Er nickte Larsson zufrieden zu und setzte sich hin, wobei er seine Morgenpost wieder ausrollte, damit er nicht noch mehr gestört würde. Las irgendetwas über LKW-Karambolagen bei Moorfleet und Drogenrazzien auf St. Pauli. Langweiliges Hamburg.

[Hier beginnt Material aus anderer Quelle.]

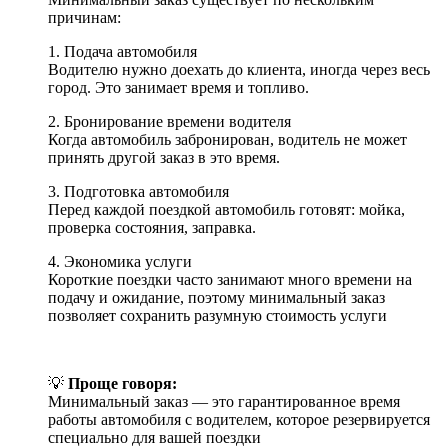
причинам:
1. Подача автомобиля
Водителю нужно доехать до клиента, иногда через весь
город. Это занимает время и топливо.
2. Бронирование времени водителя
Когда автомобиль забронирован, водитель не может
принять другой заказ в это время.
3. Подготовка автомобиля
Перед каждой поездкой автомобиль готовят: мойка,
проверка состояния, заправка.
4. Экономика услуги
Короткие поездки часто занимают много времени на
подачу и ожидание, поэтому минимальный заказ
позволяет сохранить разумную стоимость услуги
💡
Проще говоря:
Минимальный заказ — это гарантированное время
работы автомобиля с водителем, которое резервируется
специально для вашей поездки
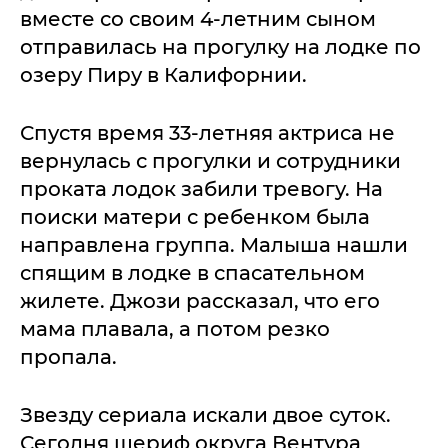
вместе со своим 4-летним сыном
отправилась на прогулку на лодке по
озеру Пиру в Калифорнии.
Спустя время 33-летняя актриса не
вернулась с прогулки и сотрудники
проката лодок забили тревогу. На
поиски матери с ребенком была
направлена группа. Малыша нашли
спящим в лодке в спасательном
жилете. Джози рассказал, что его
мама плавала, а потом резко
пропала.
Звезду сериала искали двое суток.
Сегодня шериф округа Вентура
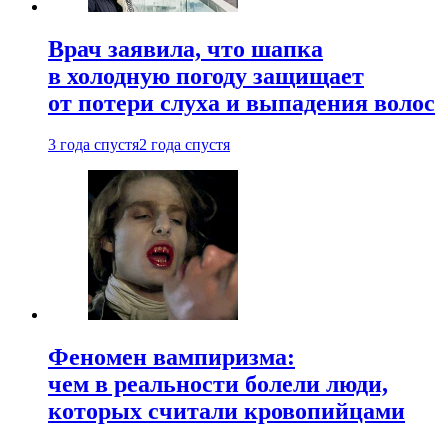
Врач заявила, что шапка
в холодную погоду защищает
от потери слуха и выпадения волос
3 года спустя
2 года спустя
Феномен вампиризма:
чем в реальности болели люди,
которых считали кровопийцами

»Hab gehört, der Co. war ganz zufrieden mit der Wojcek-Story.«
Wiemersbach drehte den Kopf nach rechts und blickte geradewegs in die orangefarbene Sonne über den Elbbrücken. Ismail Güslem stand, in ein grotesk unpassendes Halo aus schmuddeligem Hamburger Licht getaucht, vor der Stuhlreihe und nickte ihm freundschaftlich zu.
»Das werden wir wohl bald herausfinden«, sagte Wiemersbach, doch er musste grinsen. Güslem hatte recht. Die Zugriffszahlen der Online-Ausgabe waren phänomenal gewesen.
Eigentlich machte er das ja nicht, aber zu so einer Gelegenheit musste auch er seine Scores checken. Siebenhundertfünfzig Kommentare. Dreitausend Likes. Ungewöhnlich, selbst für eine Enthüllungsstory.
»Hmm-hmm.«
Das Flüstern und Raunen im Saal erstarb auf der Stelle.
»Guten Morgen allerseits.«
Mit ernster Miene stand Hilde Fornstweigh am Kopfende des Seminars und blickte erwartungsvoll in die Runde.
Wiemersbach spürte ein Zwicken am Hals und kratzte sich so unauffällig wie möglich. Nachdenklich stierte er in seinen Kaffeebecher und wartete.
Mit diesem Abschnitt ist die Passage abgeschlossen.